A Confession of My Own Self-Hatred …

I was not always the conscious, freethinking Black man that I am today. For a long time, I was the exact opposite. I was ashamed of my dark skin and my facial features. My shame stemmed from being constantly teased in school. Classmates would tease me about my dark skin and facial features, saying, “Yooo, you Black as shit!”, “Ya ugly Black ass never gone get no girls!” and “Ill! You look like a monkey!” While in school, I sat and listened as the whole class laughed. I either laughed with them or cried. These experiences led to me being ashamed of the way that I looked. Along with other worries and thoughts I thought, “If everyone is laughing at my dark skin and facial features then there I must be ugly and my skin isn’t beautiful.” Ultimately, I went through life looking down on dark skin people. I loved light skin women (it was more like lust). I would look past dark skin girls/women, and stare at light skin girls/women. It even went as far as me thinking that dark skin girls were dirty and light skin girls were clean. When it came to sex, I would tell people that eating light skin pussy is heaven, that it tastes like peaches, strawberries and that the shit is good! I would say not to go near dark skin pussy, don’t even put your face near it. My disgust with dark sin girls stemmed from my being mocked about my dark skin, and I felt justified in having negative thoughts about dark skin women. I thought that no one could tell me differently.

I was never encouraged to think differently about my dark skin. My parents even subconsciously encouraged my negative thoughts about dark skin. My father jokingly–though I never took it as a joke– called me ugly from time-to-time, and my mother, because I had an under-bite, took me to a dental surgeon. I was afraid of getting the surgery, and I often expressed this to my mother, but she constantly tried to make me feel better by telling me, “It may hurt and your mouth will swell for around a month, but you’ll look a lot more handsome.” In the home I was raised in, saying no or having options was not a possibility, so at the end of my senior year of high school I had the surgery. Upon healing from the surgery, I was more confident. I liked looking in the mirror a lot more, and I smiled more. I began to look people in the eyes, more often, when they spoke to me. I was less ashamed, but I still didn’t like my dark skin.

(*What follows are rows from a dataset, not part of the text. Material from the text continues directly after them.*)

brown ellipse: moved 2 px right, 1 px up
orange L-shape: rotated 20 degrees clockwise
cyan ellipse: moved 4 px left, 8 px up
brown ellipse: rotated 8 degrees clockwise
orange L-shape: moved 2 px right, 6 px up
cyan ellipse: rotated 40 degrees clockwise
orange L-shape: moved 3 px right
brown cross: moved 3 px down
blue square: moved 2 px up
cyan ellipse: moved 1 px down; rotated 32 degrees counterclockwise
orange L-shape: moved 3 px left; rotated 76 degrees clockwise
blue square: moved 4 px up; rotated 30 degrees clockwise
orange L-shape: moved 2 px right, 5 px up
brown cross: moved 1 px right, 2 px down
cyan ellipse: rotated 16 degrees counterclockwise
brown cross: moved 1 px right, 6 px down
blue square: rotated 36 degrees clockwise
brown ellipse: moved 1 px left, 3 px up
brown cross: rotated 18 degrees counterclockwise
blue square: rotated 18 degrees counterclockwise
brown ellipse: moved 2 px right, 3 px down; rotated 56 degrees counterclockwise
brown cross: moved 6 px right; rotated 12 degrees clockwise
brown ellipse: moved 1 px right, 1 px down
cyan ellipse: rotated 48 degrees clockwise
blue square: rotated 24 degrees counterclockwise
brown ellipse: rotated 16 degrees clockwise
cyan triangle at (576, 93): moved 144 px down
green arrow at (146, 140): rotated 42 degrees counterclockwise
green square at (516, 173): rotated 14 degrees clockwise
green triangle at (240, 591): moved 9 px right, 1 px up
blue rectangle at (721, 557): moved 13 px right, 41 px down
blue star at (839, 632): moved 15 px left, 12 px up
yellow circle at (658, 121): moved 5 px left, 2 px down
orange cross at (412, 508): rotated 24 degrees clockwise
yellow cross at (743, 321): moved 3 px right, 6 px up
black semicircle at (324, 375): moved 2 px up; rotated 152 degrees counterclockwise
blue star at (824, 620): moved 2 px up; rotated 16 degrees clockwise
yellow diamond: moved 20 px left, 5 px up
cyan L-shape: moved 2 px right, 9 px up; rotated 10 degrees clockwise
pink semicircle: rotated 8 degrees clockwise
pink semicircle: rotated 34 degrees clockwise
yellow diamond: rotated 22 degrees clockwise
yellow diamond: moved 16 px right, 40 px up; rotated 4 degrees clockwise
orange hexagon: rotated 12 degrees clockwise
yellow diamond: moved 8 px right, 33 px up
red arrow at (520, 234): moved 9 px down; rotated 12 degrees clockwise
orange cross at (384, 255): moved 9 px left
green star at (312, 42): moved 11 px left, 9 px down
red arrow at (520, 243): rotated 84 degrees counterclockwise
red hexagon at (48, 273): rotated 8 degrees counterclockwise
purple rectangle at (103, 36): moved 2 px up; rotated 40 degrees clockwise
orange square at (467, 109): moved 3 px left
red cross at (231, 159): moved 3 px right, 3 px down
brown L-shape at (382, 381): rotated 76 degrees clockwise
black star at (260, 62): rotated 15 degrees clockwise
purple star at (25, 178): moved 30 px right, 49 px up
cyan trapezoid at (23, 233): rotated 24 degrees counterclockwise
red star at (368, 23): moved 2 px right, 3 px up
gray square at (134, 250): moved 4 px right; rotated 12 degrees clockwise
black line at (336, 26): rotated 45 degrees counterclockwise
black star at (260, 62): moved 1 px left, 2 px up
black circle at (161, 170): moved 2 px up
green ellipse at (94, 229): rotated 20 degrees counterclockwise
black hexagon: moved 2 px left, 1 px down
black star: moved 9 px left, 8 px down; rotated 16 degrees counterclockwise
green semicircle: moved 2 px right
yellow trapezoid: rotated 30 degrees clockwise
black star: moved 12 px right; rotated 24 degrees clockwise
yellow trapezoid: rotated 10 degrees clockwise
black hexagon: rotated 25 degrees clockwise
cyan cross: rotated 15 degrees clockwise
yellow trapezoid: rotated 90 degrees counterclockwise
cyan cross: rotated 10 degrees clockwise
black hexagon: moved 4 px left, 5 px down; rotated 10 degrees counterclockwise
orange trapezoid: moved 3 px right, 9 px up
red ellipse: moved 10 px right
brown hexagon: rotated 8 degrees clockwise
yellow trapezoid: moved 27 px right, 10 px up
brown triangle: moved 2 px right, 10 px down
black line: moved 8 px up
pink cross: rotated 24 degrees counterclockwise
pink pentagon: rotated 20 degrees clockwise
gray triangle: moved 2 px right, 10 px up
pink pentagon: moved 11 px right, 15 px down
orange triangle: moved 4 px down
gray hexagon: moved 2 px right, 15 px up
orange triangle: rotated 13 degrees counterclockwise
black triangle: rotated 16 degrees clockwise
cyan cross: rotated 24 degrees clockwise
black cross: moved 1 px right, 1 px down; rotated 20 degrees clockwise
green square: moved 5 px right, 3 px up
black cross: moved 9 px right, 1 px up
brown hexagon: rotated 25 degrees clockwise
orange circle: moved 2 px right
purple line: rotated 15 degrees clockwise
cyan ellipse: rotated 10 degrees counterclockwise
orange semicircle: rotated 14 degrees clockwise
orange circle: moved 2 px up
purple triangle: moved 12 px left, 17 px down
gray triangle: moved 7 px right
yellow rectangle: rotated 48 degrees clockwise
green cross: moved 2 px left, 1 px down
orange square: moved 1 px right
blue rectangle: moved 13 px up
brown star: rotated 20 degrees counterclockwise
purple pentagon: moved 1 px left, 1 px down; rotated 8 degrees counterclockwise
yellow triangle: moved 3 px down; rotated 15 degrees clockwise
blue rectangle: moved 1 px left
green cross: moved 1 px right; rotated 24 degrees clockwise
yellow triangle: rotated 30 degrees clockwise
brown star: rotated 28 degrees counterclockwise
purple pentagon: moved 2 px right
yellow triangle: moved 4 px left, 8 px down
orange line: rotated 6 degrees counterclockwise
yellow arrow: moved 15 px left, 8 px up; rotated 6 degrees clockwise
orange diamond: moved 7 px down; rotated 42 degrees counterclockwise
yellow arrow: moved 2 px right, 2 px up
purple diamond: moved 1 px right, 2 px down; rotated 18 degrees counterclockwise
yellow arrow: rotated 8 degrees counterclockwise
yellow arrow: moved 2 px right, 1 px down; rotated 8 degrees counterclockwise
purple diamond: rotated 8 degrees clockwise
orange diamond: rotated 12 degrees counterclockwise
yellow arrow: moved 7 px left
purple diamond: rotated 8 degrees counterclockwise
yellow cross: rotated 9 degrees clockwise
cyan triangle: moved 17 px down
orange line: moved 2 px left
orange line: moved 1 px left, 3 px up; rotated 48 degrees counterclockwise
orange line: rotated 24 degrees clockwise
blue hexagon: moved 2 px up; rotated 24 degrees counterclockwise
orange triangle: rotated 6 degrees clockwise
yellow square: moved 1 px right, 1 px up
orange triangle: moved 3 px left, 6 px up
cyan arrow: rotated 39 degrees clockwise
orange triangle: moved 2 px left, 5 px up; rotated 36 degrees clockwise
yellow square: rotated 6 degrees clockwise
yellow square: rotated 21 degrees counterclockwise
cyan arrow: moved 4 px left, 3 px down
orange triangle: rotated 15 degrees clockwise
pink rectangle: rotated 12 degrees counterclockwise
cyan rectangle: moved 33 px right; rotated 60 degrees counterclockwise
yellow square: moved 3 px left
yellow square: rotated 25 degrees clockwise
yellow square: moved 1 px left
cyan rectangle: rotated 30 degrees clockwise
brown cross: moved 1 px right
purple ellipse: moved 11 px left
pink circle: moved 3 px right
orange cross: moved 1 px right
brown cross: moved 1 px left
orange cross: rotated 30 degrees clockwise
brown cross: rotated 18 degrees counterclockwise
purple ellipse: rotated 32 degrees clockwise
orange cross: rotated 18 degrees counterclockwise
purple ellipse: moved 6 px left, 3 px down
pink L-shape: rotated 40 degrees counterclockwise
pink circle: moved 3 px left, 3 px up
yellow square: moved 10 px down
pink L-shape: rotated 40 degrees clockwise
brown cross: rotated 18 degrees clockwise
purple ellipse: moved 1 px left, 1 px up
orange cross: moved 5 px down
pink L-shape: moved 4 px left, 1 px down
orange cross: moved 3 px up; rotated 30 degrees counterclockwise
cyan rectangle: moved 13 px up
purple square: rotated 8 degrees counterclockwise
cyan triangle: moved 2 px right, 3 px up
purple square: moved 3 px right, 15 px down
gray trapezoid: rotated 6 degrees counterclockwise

I went through undergrad and half of grad school continuing to look down on dark skin until I had a long, heated debate with a loved one. This loved one taught me that my views on dark skin was hatred, self-hatred. After our conversations, I gradually became more conscious, and started to love myself as a dark skin Black man. I also began to appreciate other dark skin people.

Regardless of how I was influenced when I was younger, I am now ashamed of the person I used to be. It was disgusting. I will admit that I HATED dark-skinned people. Now I know that black beautiful and I am beautiful. My natural, nappy hair is beautiful, my dark skin is beautiful, and my Afrocentric facial features are beautiful.


4 comments on ““YOU BLACK AS SHIT!”

  1. Kids used to tease my hair. They still do, but I don’t care.

    I never got around to hating myself. Folk thought I was brilliant back in the day. White man can’t fool everyone.

    Thank your loved one!

  2. Growing up as a Hispanic Jewish woman I had a very interesting upbringing. I am light skin, with light eyes, hair and a sizable nose – I was shunned by my Hispanic friends because I was not Hispanic enough. My family members are darker than eye, with olive skin and dark eyes/hair. So I used to dye my hair dark and tan – I have pictures and I look more like a caricature of what Hispanic women look like than anything else. Super chola: dark lined lips, drawn in eye browns. I was so desperate to belong, I thought I needed to be categorized to be individualized. On the other side I wasn’t Jewish enough to belong either. I didn’t speak Hebrew, I had/have no interest in religion, I might of looked like them but I wasn’t one of them. It took me a long time to be comfortable with my curves, my nose, appreciate my light eyes and skin, and find my own style. I don’t think I’ll ever nail it completely and that’s fine; I keep learning, growing and polishing myself.

  3. As a dark skin girl all I can say is Wow. To come such a long way from your own self-hatred is truly remarkable, and I hope that others in the black community are able to reach such an achievement.